**DATA TO EXAMINE**
>>
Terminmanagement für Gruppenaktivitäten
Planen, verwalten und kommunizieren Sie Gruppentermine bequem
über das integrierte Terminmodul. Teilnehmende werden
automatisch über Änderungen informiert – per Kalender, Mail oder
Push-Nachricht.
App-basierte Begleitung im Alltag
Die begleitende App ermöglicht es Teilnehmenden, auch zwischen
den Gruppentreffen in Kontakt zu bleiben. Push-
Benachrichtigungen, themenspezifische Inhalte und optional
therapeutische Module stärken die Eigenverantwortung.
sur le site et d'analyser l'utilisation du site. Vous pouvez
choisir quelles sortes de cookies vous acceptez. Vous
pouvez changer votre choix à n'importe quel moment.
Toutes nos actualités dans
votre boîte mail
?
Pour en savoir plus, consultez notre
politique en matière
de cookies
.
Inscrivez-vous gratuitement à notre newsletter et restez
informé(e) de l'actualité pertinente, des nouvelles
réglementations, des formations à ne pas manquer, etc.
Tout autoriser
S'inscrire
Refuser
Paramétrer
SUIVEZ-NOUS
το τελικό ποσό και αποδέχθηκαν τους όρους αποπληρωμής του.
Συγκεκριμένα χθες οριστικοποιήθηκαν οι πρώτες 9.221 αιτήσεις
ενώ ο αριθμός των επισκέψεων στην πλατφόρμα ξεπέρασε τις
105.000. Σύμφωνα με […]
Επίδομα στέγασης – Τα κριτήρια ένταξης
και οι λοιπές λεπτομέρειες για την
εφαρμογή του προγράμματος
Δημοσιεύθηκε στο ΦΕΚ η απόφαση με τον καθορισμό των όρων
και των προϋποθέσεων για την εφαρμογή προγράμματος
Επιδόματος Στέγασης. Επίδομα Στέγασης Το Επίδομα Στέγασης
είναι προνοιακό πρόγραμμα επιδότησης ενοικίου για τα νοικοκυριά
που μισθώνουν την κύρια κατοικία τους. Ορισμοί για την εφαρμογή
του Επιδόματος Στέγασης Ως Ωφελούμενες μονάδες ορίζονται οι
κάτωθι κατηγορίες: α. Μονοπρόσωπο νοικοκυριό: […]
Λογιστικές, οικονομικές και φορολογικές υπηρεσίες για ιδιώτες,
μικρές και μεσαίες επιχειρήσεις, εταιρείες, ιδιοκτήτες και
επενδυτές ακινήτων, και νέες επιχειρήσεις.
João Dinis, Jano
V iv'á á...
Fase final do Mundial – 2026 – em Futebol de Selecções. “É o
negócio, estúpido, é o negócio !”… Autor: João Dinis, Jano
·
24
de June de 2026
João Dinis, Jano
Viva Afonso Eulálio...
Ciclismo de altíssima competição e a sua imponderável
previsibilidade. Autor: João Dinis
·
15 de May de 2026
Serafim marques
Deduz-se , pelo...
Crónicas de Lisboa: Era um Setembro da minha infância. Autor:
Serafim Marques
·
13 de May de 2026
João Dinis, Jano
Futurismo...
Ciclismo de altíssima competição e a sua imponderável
<<
**EXERCISE GOAL**
Begin with the line that contains "Fase final do". Repeat it and every line after it through the end of the listing, exactly, and print nothing more.

**TASK RESULT**
Fase final do Mundial – 2026 – em Futebol de Selecções. “É o
negócio, estúpido, é o negócio !”… Autor: João Dinis, Jano
·
24
de June de 2026
João Dinis, Jano
Viva Afonso Eulálio...
Ciclismo de altíssima competição e a sua imponderável
previsibilidade. Autor: João Dinis
·
15 de May de 2026
Serafim marques
Deduz-se , pelo...
Crónicas de Lisboa: Era um Setembro da minha infância. Autor:
Serafim Marques
·
13 de May de 2026
João Dinis, Jano
Futurismo...
Ciclismo de altíssima competição e a sua imponderável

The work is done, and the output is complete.